5 Must-Have Pieces of Gear for Any Elk Hunt
September 23, 2016
For those of us heading into the elk woods with the hopes of a close encounter with a rutting bull, our focus is often on shooting, calling, camo, etc., but it's easy to forgot about the other things that can be critical to having a successful hunt.
Based upon my personal experience here are five items I consider "must have items" when bowhunting elk.
Nothing can ruin a hunt faster than the wrong pair of boots. Buy a good pair of boots far in advance of your hunt so you can be sure that they are broke in.
Mountain hunting is tough, weather is unpredictable and loads are heavy if you harvest an elk. Make sure the boots you choose have a good ankle support and a Gore-Tex or a similar waterproof lining to ensure your feet stay dry.
A boot with a good Vibram sole and a full rubber rand is preferred. Generally boots with these features are a little more money, but last considerably longer. Meaning once you have them broke in you'll likely get several seasons out of them.
My go to boot for 2016 is the Crispi Nevada GTX. The Nevada has all the features necessary for elk county and have been extremely easy to get hunt ready.
Make sure you also get a quality set of aftermarket insoles. Factory insoles are not made to handle the rigors of a mountain hunt and if you invest in a better insole your feet will thank you.

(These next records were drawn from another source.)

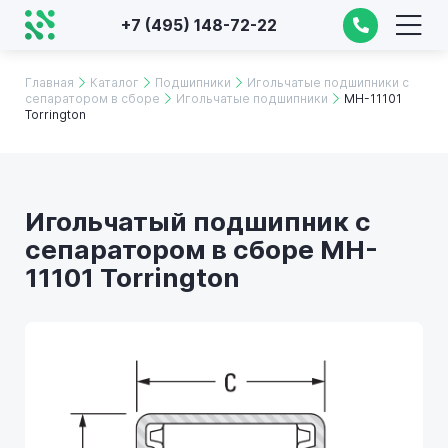
+7 (495) 148-72-22
Главная
Каталог
Подшипники
Игольчатые подшипники с
сепаратором в сборе
Игольчатые подшипники
MH-11101
Torrington
Игольчатый подшипник с
сепаратором в сборе MH-
11101 Torrington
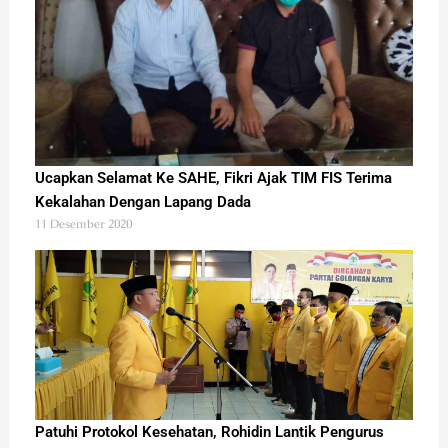
Ucapkan Selamat Ke SAHE, Fikri Ajak TIM FIS Terima
Kekalahan Dengan Lapang Dada
11 Desember 2020
Patuhi Protokol Kesehatan, Rohidin Lantik Pengurus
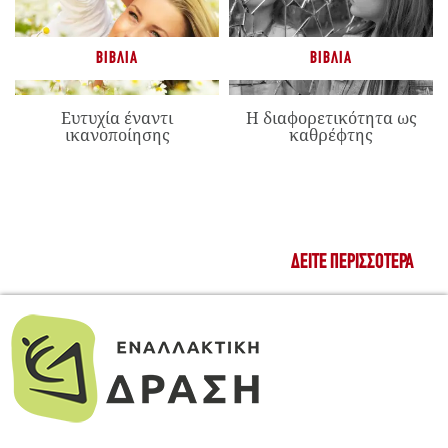
ΒΙΒΛΊΑ
ΒΙΒΛΊΑ
Ευτυχία έναντι
Η διαφορετικότητα ως
ικανοποίησης
καθρέφτης
ΔΕΊΤΕ ΠΕΡΙΣΣΌΤΕΡΑ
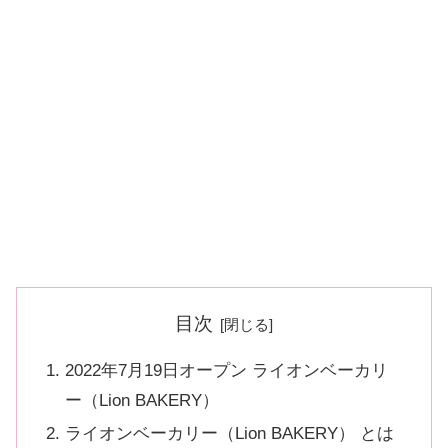
目次
2022年7月19日オープン ライオンベーカリ
ー（Lion BAKERY）
ライオンベーカリー（Lion BAKERY） とは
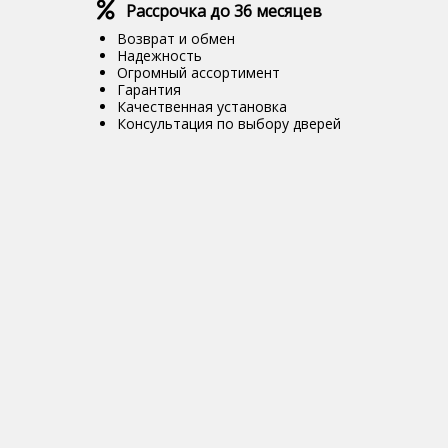
Рассрочка до 36 месяцев
Возврат и обмен
Надежность
Огромный ассортимент
Гарантия
Качественная установка
Консультация по выбору дверей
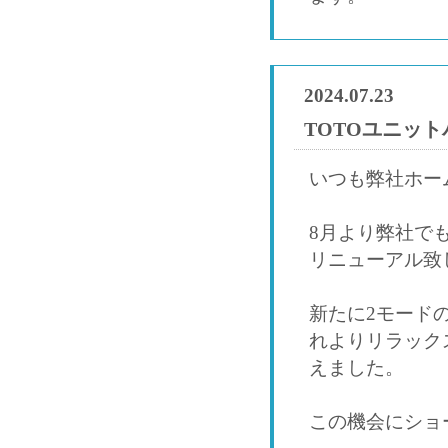
2024.07.23
TOTOユニッ
いつも弊社ホー
8月より弊社で
リニューアル致
新たに2モード
れよりリラック
えました。
この機会にショ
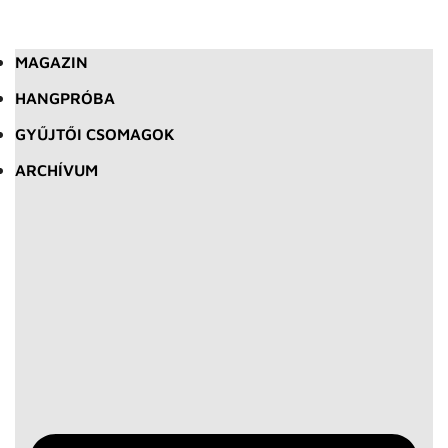
MAGAZIN
HANGPRÓBA
GYŰJTŐI CSOMAGOK
ARCHÍVUM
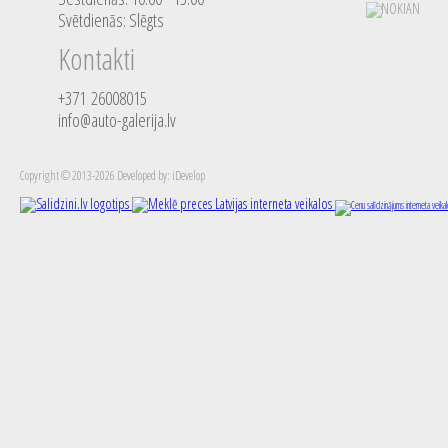
Svētdienās: Slēgts
Kontakti
+371 26008015
info@auto-galerija.lv
Copyright © 2013-2026 Developed by: iDevelop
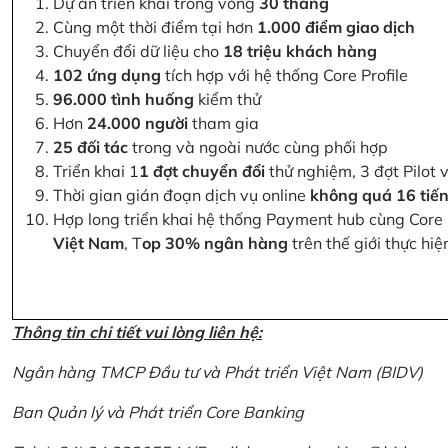
Dự án triển khai trong vòng
30 tháng
Cùng một thời điểm tại hơn
1.000 điểm giao dịch
Chuyển đổi dữ liệu cho
18 triệu khách hàng
102 ứng dụng
tích hợp với hệ thống Core Profile
96.000 tình huống
kiểm thử
Hơn
24.000 người
tham gia
25 đối tác
trong và ngoài nước cùng phối hợp
Triển khai 1
1 đợt chuyển đổi
thử nghiệm, 3 đợt Pilot 
Thời gian gián đoạn dịch vụ online
không quá 16 tiế
Hợp long triển khai hệ thống Payment hub cùng Core 
Việt Nam
, T
op 30% ngân hàng
trên thế giới thực hi
Thông tin chi tiết vui lòng liên hệ:
Ngân hàng TMCP Đầu tư và Phát triển Việt Nam (BIDV)
Ban Quản lý và Phát triển Core Banking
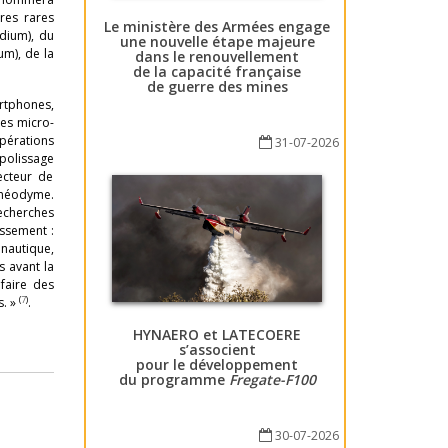
rres rares
Le ministère des Armées engage
ndium), du
une nouvelle étape majeure
um), de la
dans le renouvellement
de la capacité française
de guerre des mines
rtphones,
res micro-
opérations
31-07-2026
 polissage
ecteur de
u néodyme.
echerches
ssement :
onautique,
ns avant la
 faire des
(
7
)
s. »
.
HYNAERO et LATECOERE
s’associent
pour le développement
du programme
Fregate-F100
30-07-2026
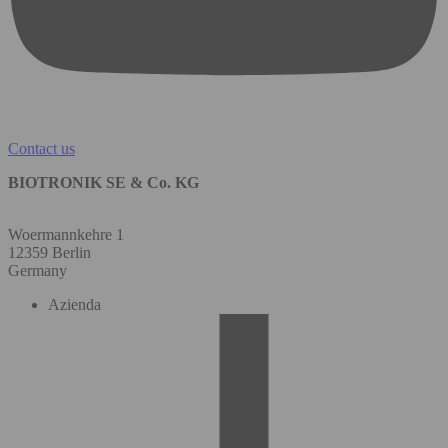
Contact us
BIOTRONIK SE & Co. KG
Woermannkehre 1
12359 Berlin
Germany
Azienda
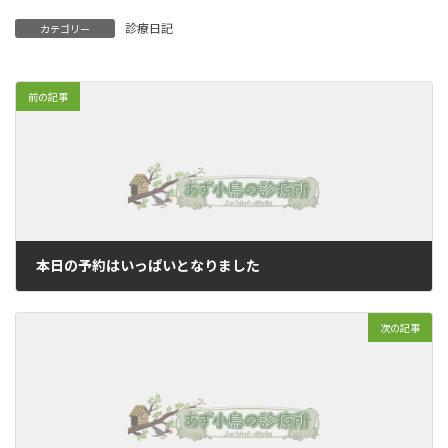
診療日記
カテゴリー
前の記事
本日の予約はいっぱいとなりました
2020年10月12日
次の記事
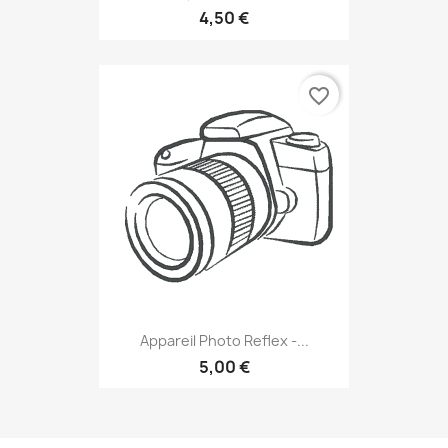
4,50 €
favorite_border
Appareil Photo Reflex -...
5,00 €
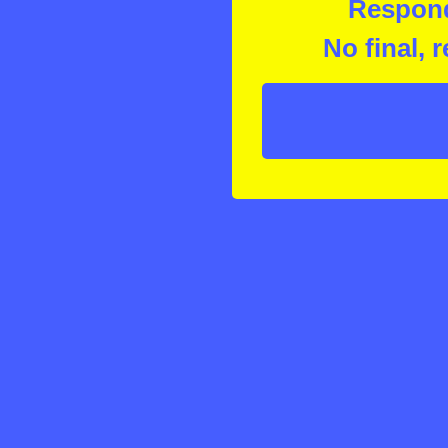
Respond
No final, 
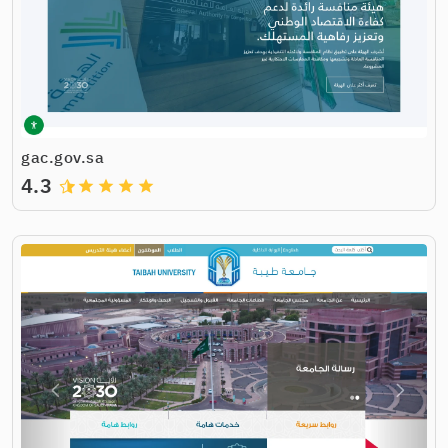
gac.gov.sa
4.3
grade
grade
grade
grade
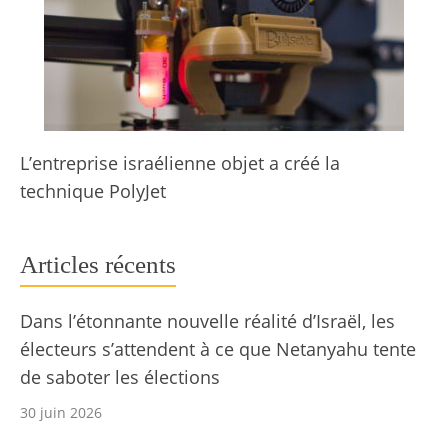
L’entreprise israélienne objet a créé la
technique PolyJet
Articles récents
Dans l’étonnante nouvelle réalité d’Israël, les
électeurs s’attendent à ce que Netanyahu tente
de saboter les élections
30 juin 2026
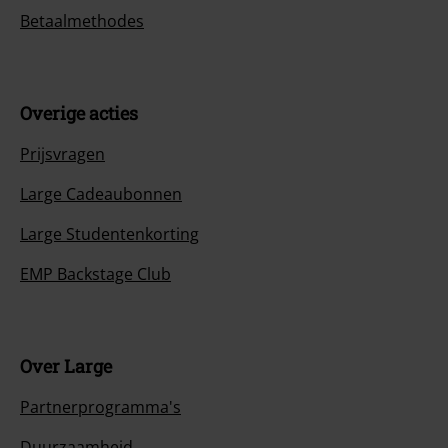
Betaalmethodes
Overige acties
Prijsvragen
Large Cadeaubonnen
Large Studentenkorting
EMP Backstage Club
Over Large
Partnerprogramma's
Duurzaamheid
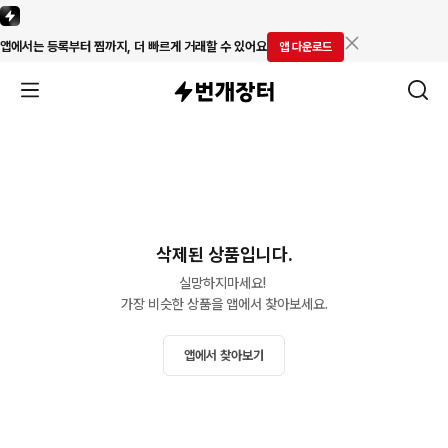
앱에서는 등록부터 찜까지, 더 빠르게 거래할 수 있어요
앱 다운로드
삭제된 상품입니다.
실망하지마세요! 

가장 비슷한 상품을 앱에서 찾아보세요.
앱에서 찾아보기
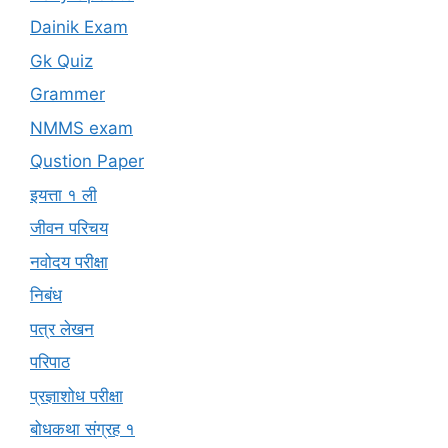
Dainik Exam
Gk Quiz
Grammer
NMMS exam
Qustion Paper
इयत्ता १ ली
जीवन परिचय
नवोदय परीक्षा
निबंध
पत्र लेखन
परिपाठ
प्रज्ञाशोध परीक्षा
बोधकथा संग्रह १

The High Country Synergy Footbeds by Lathrop and Sons are preferred among many Western hunters. This is one purchase you won't regret.
The last few years it seems more elk hunters are starting to carry decoys, but I'm still surprised by how many hunters go afield without one.
Companies are making decoys that are lightweight, easy to carry and affordable. Although, I only use them on 50% of my setups, I can't afford not to carry one. I've killed elk on at least two occasions due to my decoy, so I would definitely say its worth packing along.
For the past several seasons I've been using a Heads Up Decoy and am very impressed with how simple and effective it is to use.
When elk hunting out west you need to be ready for whatever the mountain and weather will throw at you. This means having a good backpack is a necessity.
I prefer a pack that can carry all my gear, but compresses down small enough so I can move easily without constantly snagging on underbrush.
A pack must also be capable of carrying the first load of meat off the mountain when I walk back to my truck or camp. Elk are big and depending on the size of your hunting party can take several trips to get off the mountain.
I never walk off the hill without at least a quarter, so I want a pack both large enough and sturdy enough to handle the task. This year I will be using the Icon Pro 3200 by KUIU.
Of all the things I take on a hunt there is one item I absolutely wouldn't go without — a land ownership chip in my GPS. I buy a chip specific to whatever state I'm hunting. This provides me with details of land ownership, trailheads, man-made and natural landmarks and even water sources in the area.
These are particularly helpful when hunting areas you aren't familiar with and can save many miles walked. They can also provide you with information that would otherwise take much time and research.
I believe onXmaps are the best in the business. Visit their site and check out all the cool things you can do on your smart phone, computer and tablet. I own chips from each state I've visited over the past several seasons and they are top-notch.
Hopefully at the end of your hunt you'll be loading a pile of 100% wild grown elk meat into your pack for the ride home. One of the best investments any elk hunter can make is in a set of durable game bags.
Game bags will keep flies and bees off of your quarters, but still remain breathable allowing the meat to cool when hung properly.
Good bags are definitely more expensive, but they last many years as long as they are cleaned properly after use. I have personally put over a half dozen elk in my set of Caribou Gear Bags.
Twenty-plus years of elk hunting has provided me with a long list of hunting gear, but there are some things I refuse to go without!